The company said that it was undertaking the exchange offer as part of a larger comprehensive financial restructuring plan that would also involve an extension of the company's 10½% senior notes and 14% junior subordinated notes, and a refinancing of the company's senior, secured credit facilities. It said that completion of the exchange offer would be subject to a number of conditions, including the refinancing of Lexington's other debt on satisfactory terms. Completion of the exchange offer would also be subject to the condition that at least 99% of the outstanding 12¾% notes be tendered for exchange and not withdrawn. The company warned that if the exchange offer were to be completed, it would not pay principal or accrued interest on any untendered 12¾% notes.
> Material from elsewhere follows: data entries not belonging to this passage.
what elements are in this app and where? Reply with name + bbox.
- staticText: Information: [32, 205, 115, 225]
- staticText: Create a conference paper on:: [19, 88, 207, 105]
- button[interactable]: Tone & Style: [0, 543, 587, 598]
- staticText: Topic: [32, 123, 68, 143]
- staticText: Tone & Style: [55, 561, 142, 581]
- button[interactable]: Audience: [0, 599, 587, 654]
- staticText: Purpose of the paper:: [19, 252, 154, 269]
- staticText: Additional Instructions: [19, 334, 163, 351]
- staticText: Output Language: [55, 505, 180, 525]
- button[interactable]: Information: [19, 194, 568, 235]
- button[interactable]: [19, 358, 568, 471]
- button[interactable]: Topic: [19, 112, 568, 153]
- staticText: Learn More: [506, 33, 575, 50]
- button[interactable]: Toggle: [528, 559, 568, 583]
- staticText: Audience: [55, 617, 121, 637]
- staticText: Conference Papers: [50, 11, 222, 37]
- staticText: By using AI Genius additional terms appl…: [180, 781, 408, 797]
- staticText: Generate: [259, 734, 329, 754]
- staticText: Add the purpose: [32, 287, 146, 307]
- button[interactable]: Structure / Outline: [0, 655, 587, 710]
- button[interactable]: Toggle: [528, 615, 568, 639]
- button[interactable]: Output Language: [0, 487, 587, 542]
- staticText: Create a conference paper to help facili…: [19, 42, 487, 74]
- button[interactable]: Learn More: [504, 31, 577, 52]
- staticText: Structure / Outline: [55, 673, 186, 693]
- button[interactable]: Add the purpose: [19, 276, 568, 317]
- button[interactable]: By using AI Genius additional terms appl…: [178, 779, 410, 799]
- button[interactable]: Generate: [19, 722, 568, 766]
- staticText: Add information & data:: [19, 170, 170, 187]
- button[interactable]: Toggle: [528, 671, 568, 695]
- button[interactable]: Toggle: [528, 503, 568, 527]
It further said that the exchange offer reflects an agreement in principle that it reached with the four largest holders of its 12¾% notes, who among them control a total of $20.49 million of the 12¾% notes, or 74.7% of the $27.412 million outstanding.

On Aug. 7, the company extended the expiration of the exchange offer to 12 midnight ET on Aug. 30, and on Aug. 30, it said that it had again extended the offer to midnight ET on Sept. 30 and said that it had received tenders of $27,131,875 of the notes, or 98.98% of the outstanding amount, just shy of the 99% minimum tender condition. On Sept. 30, Lexington announced the further extension of the offer to 12 midnight ET on Oct. 18, and said that it had received tenders of $27,208,875 of the notes, or slightly more than 99% of the outstanding amount, satisfying the minimum tender condition to the consummation of the exchange offer. On Oct. 18, the company announced the further extension of the offer to 12 midnight on Oct. 31, subject to possible further extension, and said that as of Oct. 18, some $27,209,125 of the notes, or slightly more than 99% of the outstanding amount, had been tendered.

A series of similar announcements further extending the offer were subsequently made, most recently on Feb. 28, with the same level of noteholder participation as previously announced.